Well, January 6 is celebrated as the feast of the Epiphany, also once called Twelfth Night. It’s the day on which the arrival of the wisemen, to honor Jesus birth, is recognized.
Our church will be having the Sunday School kids do their big Epiphany procession during the service this Sunday. They really do a splendid job.
In Colombia, unless the 6th falls on a Monday anyway, they move it to the following Monday, in order to have a long weekend for partying. It’s like the end of navidades–or the beginning of carnavales, if you’re in Barranquilla, where everything is a reason to party.
Yes, we celebrate Epiphany (Episcopal here like Baker). We will have small cakes with prizes on Sunday for the Sunday school students, and act out the story of the wise guys, scuse me, kings. Not othersise a holiday here in NY state!
Not really. My wife is in charge of it this year and will simply be doing vanilla cupcakes with vanilla frosting. The kids won’t care much one way or the other!

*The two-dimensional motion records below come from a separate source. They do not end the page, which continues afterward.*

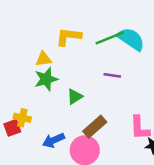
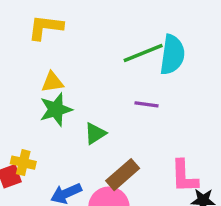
yellow L-shape: (69, 37) -> (46, 27), moved
cyan semicircle: (131, 39) -> (172, 55), turned 64

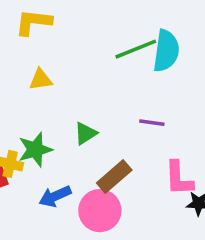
purple line: (147, 104) -> (152, 123), moved
green star: (56, 110) -> (35, 150), moved

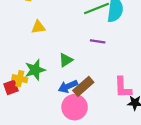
purple line: (152, 123) -> (98, 41), moved
blue arrow: (55, 196) -> (68, 86), moved

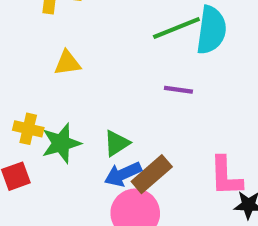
green triangle: (66, 60) -> (117, 143), moved
yellow cross: (20, 79) -> (28, 129), moved

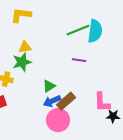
green star: (61, 143) -> (22, 62), moved

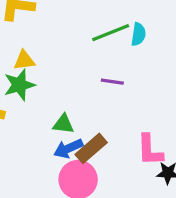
cyan semicircle: (95, 31) -> (138, 34), size x0.6
green triangle: (49, 86) -> (63, 124), turned 40

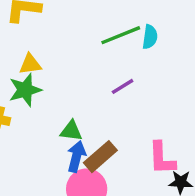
purple line: (112, 82) -> (123, 86), turned -40
blue arrow: (68, 148) -> (76, 157), turned 128

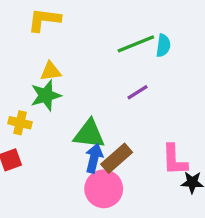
green triangle: (71, 131) -> (89, 134), size x1.5

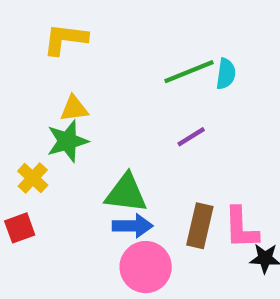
yellow cross: (20, 123) -> (33, 178), turned 30
blue arrow: (94, 158) -> (133, 226), turned 76
brown rectangle: (117, 158) -> (200, 226), moved, turned -36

Other people who’ve done it in the past have used other (more ambitious) recipes…I believe there’s something involving French almond something-or-other that is a traditional one (you can see that I know a TON about it), and someone once used a king cake recipe direct from New Orleans (or at least they SAID that’s what they did). If you’re curious I can see if I can dig that one up.

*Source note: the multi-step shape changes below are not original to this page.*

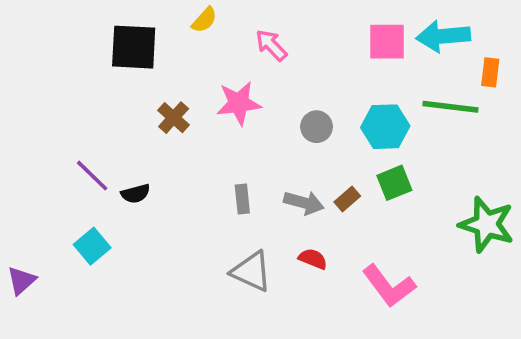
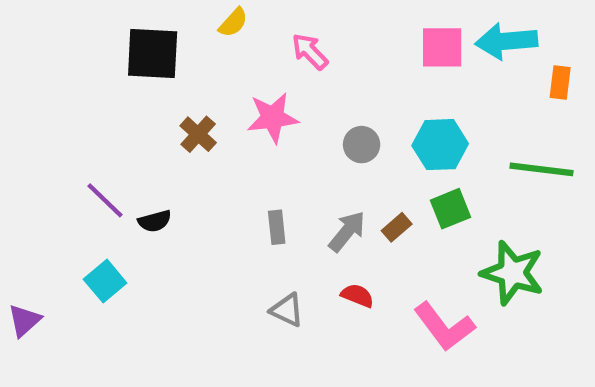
green line: (450, 107) -> (541, 169), moved
gray arrow: (304, 203) -> (347, 231), turned -66
green star: (487, 224) -> (513, 273), moved
gray triangle: (251, 271) -> (287, 310), size x0.7

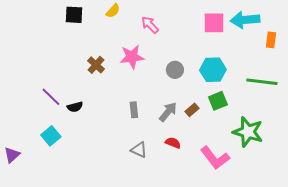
black square: (153, 54) -> (74, 15), moved, size x0.7

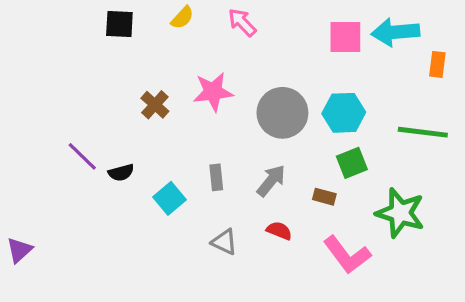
pink arrow: (150, 25) -> (242, 22), moved
gray circle: (175, 70) -> (282, 113), size x1.8
brown rectangle: (192, 110) -> (324, 197), moved, turned 56
cyan square: (51, 136) -> (169, 198), moved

My wife does say there are lots of more traditional (or at least traditional-sounding) recipes on Pinterest, if that floats anyone’s boat. Me, I’m fine with the vanilla for the Sunday school kids (and teachers, of whom I am one…).

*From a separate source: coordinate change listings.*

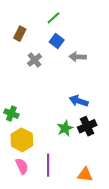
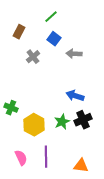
yellow hexagon: (22, 140) -> (34, 125), moved

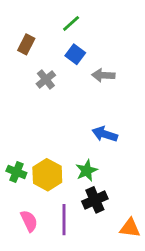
green cross: (11, 108) -> (16, 172), moved
black cross: (83, 120) -> (95, 200), moved
orange triangle: (81, 166) -> (130, 228), moved

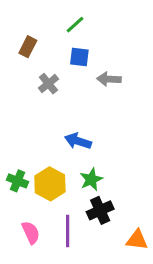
blue square: (75, 54) -> (79, 57), turned -30
blue arrow: (105, 134) -> (78, 141), moved

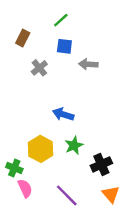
green cross: (18, 181) -> (14, 168), moved
black cross: (100, 210) -> (101, 164), moved
purple line: (68, 231) -> (67, 195), moved, turned -45
orange triangle: (137, 240) -> (111, 194), turned 42

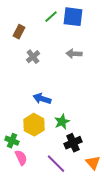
blue square: (64, 46) -> (73, 17), moved, size x1.5
blue arrow: (63, 114) -> (42, 99), moved
black cross: (101, 164) -> (73, 143), moved

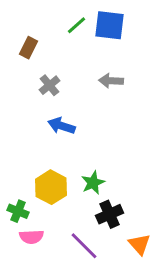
blue arrow: (42, 99) -> (61, 126), moved
pink semicircle: (21, 158) -> (31, 237), turned 112

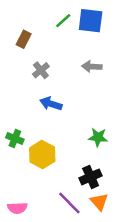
green star: (93, 183) -> (98, 137), moved, turned 30
green cross: (18, 211) -> (15, 138), moved
pink semicircle: (31, 237) -> (17, 208), moved
orange triangle: (140, 244) -> (99, 202), moved

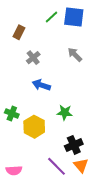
gray arrow: (92, 67) -> (75, 55), turned 42
green star: (98, 137) -> (65, 112), moved

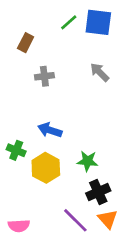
gray cross: (33, 58) -> (44, 76), turned 32
blue arrow: (41, 85) -> (50, 130), moved
green star: (65, 112) -> (88, 161), moved

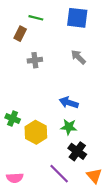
green line: (69, 22) -> (36, 18), moved, turned 56
blue arrow: (50, 130) -> (69, 103), moved
black cross: (98, 192) -> (77, 151), turned -30
orange triangle: (108, 219) -> (94, 176), moved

Lord’a’mercy, no it wasn’t! I mean, it’s part of the Christmas season, but it’s not Christmas day.
Christmas is Christmas, the Epiphany is the Epiphany. Different feasts. The Epiphany is the traditional gift-giving day in many places, although it may be different people who bring the gifts: in (some parts of?) Italy it’s the Befana (a good spirit/fae/witch whose name derives from Epifania), in Spain the Reyes Magos…
And yes, in Spain we celebrate it. It might be the one national holiday that will be impossible to remove, despite having Christian roots, as it is the one Christian holiday that inmigrants with other religions adapt quickly: Muslims who won’t take part in many other celebrations due to the Christian roots will bring their kids to the cabalgata (the parade) on the 5th and let them take part if their school does.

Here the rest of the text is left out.